### Your instructions
Everything below from the line with "de sucesso — tudo o que você precisa é" to the last line, both included, is to be written out exactly, with nothing added.

### Provided records

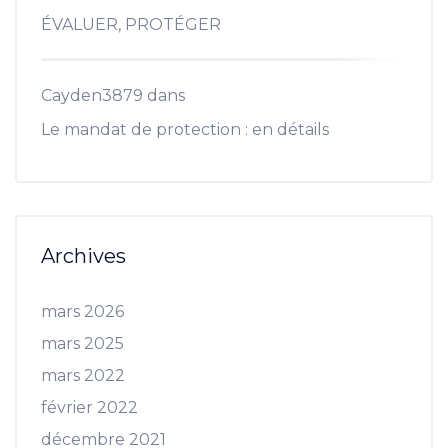
ÉVALUER, PROTÉGER
Cayden3879
dans
Le mandat de protection : en détails
Archives
mars 2026
mars 2025
mars 2022
février 2022
décembre 2021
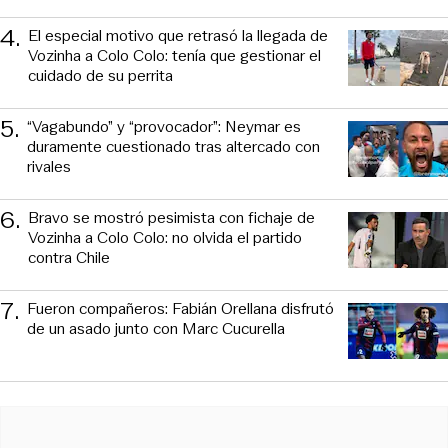
4
.
El especial motivo que retrasó la llegada de
Vozinha a Colo Colo: tenía que gestionar el
cuidado de su perrita
5
.
“Vagabundo” y “provocador”: Neymar es
duramente cuestionado tras altercado con
rivales
6
.
Bravo se mostró pesimista con fichaje de
Vozinha a Colo Colo: no olvida el partido
contra Chile
7
.
Fueron compañeros: Fabián Orellana disfrutó
de un asado junto con Marc Cucurella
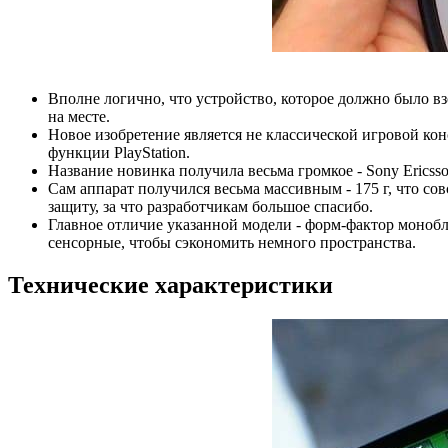
Вполне логично, что устройство, которое должно было взо
на месте.
Новое изобретение является не классической игровой 
функции PlayStation.
Название новинка получила весьма громкое - Sony Ericsso
Сам аппарат получился весьма массивным - 175 г, что 
защиту, за что разработчикам большое спасибо.
Главное отличие указанной модели - форм-фактор монобл
сенсорные, чтобы сэкономить немного пространства.
Технические характеристики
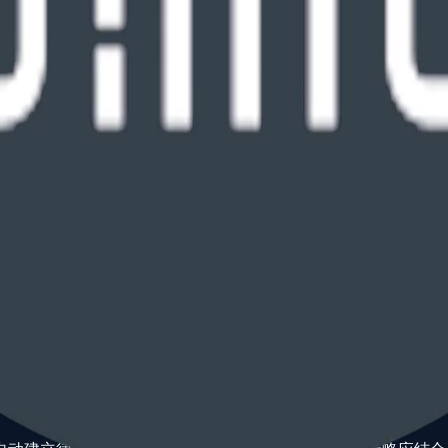
3,000+ 专利与商标事项
200+ TTAB 程序经验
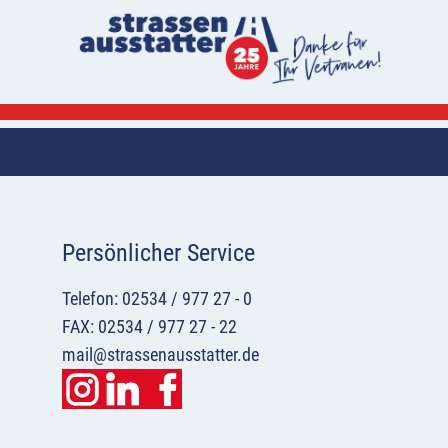
Persönlicher Service
Telefon: 02534 / 977 27 - 0
FAX: 02534 / 977 27 - 22
mail@strassenausstatter.de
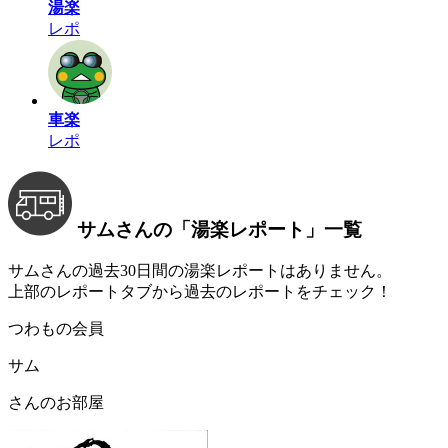
湯楽
レポ
車楽
レポ
サムさんの
「湯楽レポート」
一覧
サムさんの過去30日間の湯楽レポートはありません。
上部のレポートタブから過去のレポートをチェック！
つわもの会員
サム
さんのお部屋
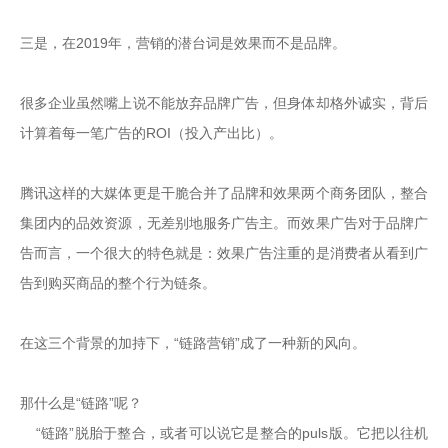
三是，在2019年，营销的潜台词是效果而不是品牌。

很多企业虽然嘴上说不能放弃品牌广告，但身体却格外诚实，背后
计算着每一笔广告的ROI（投入产出比）。

腾讯这样的大媒体更是干脆合并了品牌和效果两个商务团队，整合
集团内的品效资源，无差别地服务广告主。而效果广告对于品牌广
告而言，一个很大的特色就是：效果广告注重的是消费者从看到广
告到购买商品的整个行为链条。

在这三个背景的加持下，“链路营销”成了一种新的风向。

那什么是“链路”呢？

   “链路”脱胎于整合，或者可以说它是整合的puls版。它把以往机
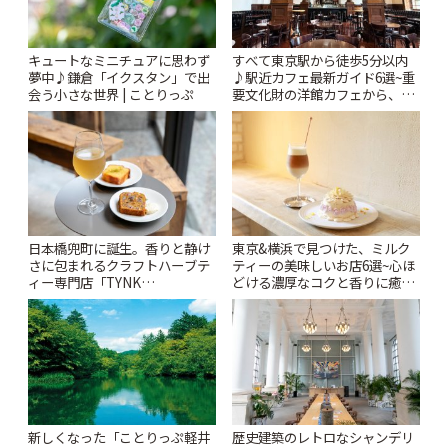
キュートなミニチュアに思わず
すべて東京駅から徒歩5分以内
夢中♪鎌倉「イクスタン」で出
♪駅近カフェ最新ガイド6選~重
会う小さな世界 | ことりっぷ
要文化財の洋館カフェから、改
札すぐのレトロ喫茶まで~ | こと
りっぷ
日本橋兜町に誕生。香りと静け
東京&横浜で見つけた、ミルク
さに包まれるクラフトハーブテ
ティーの美味しいお店6選~心ほ
ィー専門店「TYNK
どける濃厚なコクと香りに癒や
Kabutocho」 | ことりっぷ
されるティータイム~ | ことりっ
ぷ
新しくなった「ことりっぷ軽井
歴史建築のレトロなシャンデリ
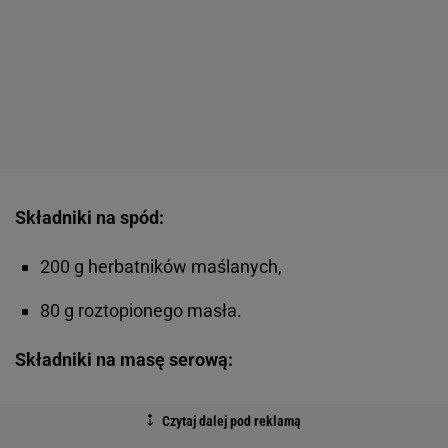
Składniki na spód:
200 g herbatników maślanych,
80 g roztopionego masła.
Składniki na masę serową:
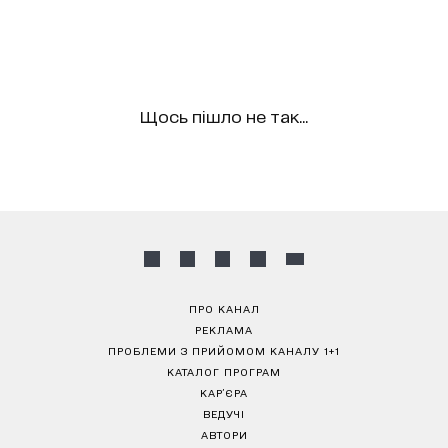
Щось пішло не так...
ПРО КАНАЛ
РЕКЛАМА
ПРОБЛЕМИ З ПРИЙОМОМ КАНАЛУ 1+1
КАТАЛОГ ПРОГРАМ
КАР’ЄРА
ВЕДУЧІ
АВТОРИ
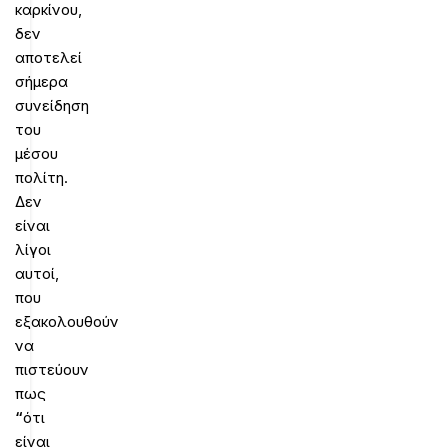
καρκίνου,
δεν
αποτελεί
σήμερα
συνείδηση
του
μέσου
πολίτη.
Δεν
είναι
λίγοι
αυτοί,
που
εξακολουθούν
να
πιστεύουν
πως
“
ότι
είναι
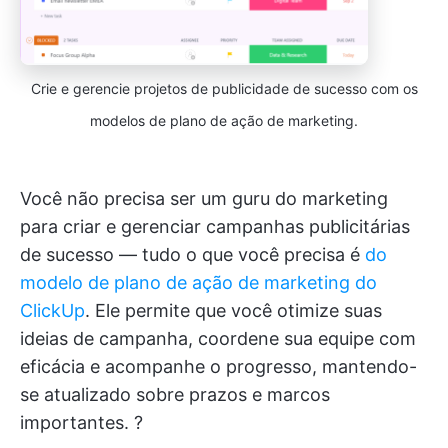
Crie e gerencie projetos de publicidade de sucesso com os
modelos de plano de ação de marketing.
Você não precisa ser um guru do marketing
para criar e gerenciar campanhas publicitárias
de sucesso — tudo o que você precisa é
do
modelo de plano de ação de marketing do
ClickUp
. Ele permite que você otimize suas
ideias de campanha, coordene sua equipe com
eficácia e acompanhe o progresso, mantendo-
se atualizado sobre prazos e marcos
importantes. ?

### Exercise output
de sucesso — tudo o que você precisa é
do
modelo de plano de ação de marketing do
ClickUp
. Ele permite que você otimize suas
ideias de campanha, coordene sua equipe com
eficácia e acompanhe o progresso, mantendo-
se atualizado sobre prazos e marcos
importantes. ?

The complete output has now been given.